In a New York Times article by Adam Liptak, Justice Ruth Bader Ginsburg is shown comparing differences in the court’s rulings on gay rights cases with those involving gender. The gay rights rulings are replete with soaring language about “equal dignity” and endorse values of “liberty and equality,” while those dealing with gender issues seem to indicate that the court has not fully embraced, in her words, “the ability of women to decide for themselves what their destiny will be.” She noted, Liptak writes, that “the court’s five-justice conservative majority, all men, did not understand the challenges women face in achieving authentic equality.”

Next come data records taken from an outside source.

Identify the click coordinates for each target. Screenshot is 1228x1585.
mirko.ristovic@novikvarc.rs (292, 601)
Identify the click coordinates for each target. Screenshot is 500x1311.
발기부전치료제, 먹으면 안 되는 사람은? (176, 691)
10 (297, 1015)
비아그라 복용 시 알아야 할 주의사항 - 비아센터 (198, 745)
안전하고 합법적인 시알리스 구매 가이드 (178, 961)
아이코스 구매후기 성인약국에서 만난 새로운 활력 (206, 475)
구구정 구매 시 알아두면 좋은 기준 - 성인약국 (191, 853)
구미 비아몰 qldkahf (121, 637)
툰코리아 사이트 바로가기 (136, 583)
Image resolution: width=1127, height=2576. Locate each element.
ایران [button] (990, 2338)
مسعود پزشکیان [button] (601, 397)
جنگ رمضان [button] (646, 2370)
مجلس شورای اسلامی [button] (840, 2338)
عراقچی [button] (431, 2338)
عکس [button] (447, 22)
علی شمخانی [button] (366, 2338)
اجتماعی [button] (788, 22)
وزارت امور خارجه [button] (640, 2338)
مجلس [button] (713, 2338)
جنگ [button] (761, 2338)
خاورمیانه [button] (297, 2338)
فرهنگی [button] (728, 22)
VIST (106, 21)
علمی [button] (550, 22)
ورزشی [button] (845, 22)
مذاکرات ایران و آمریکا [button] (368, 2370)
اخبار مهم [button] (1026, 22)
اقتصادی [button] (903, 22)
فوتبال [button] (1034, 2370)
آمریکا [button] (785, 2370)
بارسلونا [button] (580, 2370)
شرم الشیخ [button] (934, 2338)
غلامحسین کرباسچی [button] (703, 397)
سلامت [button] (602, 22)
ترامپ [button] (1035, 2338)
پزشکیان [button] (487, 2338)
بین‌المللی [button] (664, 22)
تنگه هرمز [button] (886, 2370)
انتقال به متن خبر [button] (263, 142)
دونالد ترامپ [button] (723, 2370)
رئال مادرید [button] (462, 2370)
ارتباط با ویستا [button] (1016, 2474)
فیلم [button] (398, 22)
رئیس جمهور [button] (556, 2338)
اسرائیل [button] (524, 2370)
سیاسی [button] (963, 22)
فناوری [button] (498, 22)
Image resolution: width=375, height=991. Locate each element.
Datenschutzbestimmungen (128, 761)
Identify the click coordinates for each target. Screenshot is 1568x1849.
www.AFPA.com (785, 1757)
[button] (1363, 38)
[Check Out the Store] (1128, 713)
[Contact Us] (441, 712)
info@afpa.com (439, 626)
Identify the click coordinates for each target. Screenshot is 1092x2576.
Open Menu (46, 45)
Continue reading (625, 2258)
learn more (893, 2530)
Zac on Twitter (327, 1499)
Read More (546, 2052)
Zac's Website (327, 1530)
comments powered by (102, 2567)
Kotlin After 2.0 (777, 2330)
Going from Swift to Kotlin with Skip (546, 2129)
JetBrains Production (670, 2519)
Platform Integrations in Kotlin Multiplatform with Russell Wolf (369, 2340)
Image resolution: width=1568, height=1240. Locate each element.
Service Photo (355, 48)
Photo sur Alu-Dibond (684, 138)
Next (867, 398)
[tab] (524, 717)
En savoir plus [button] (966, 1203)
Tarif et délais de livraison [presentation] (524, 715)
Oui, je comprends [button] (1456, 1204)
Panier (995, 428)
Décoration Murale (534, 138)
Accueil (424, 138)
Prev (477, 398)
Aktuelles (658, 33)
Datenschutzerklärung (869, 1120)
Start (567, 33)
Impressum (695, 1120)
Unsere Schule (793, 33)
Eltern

Those challenges are ones that have dogged the 81-year-old Ginsburg her entire life, from attending Harvard Law School as one of nine women in a class of more than 500 to graduating from Columbia Law School and being denied jobs with law firms or judicial clerkships because she was a woman. As a professor at Rutgers School of Law she was informed her pay would be less than her male colleagues because her husband, also a lawyer, had a good job.
Before becoming a judge, Ginsburg was a prominent women’s rights attorney, and yet, on the Supreme Court, Liptak writes, she “has suggested that her male colleagues sometimes do not hear a woman’s voice, including her own. In a 2009 interview with USA Today, she said the other justices, who were then all men, sometimes ignored the arguments she made at their private conferences.” She would say something but it would not be focused on until someone else said the same thing.
It’s been a lot less lonely for the justice now with the addition of Justices Sonia Sotomayor and Elena Kagan, but their inclusion has not kept the court from delivering devastating setbacks in cases involving equal pay, medical leave, abortion and contraception, culminating, as the Times article points out, “in a furious dissent last month from the court’s three female members.”
Some liberals are urging Justice Ginsburg to retire so President Obama can appoint her replacement before his term ends, thus assuring that a liberal voice will not be lost. But the justice says she has no intention of doing so as long as her health and intellect remain strong. And good for her. It’s supposed to be a lifetime appointment after all, so quit trying to push her out. Instead, perhaps those people should direct their efforts toward assuring that the one who will be doing the appointing shares the same philosophy. Imagine what a liberal majority could accomplish.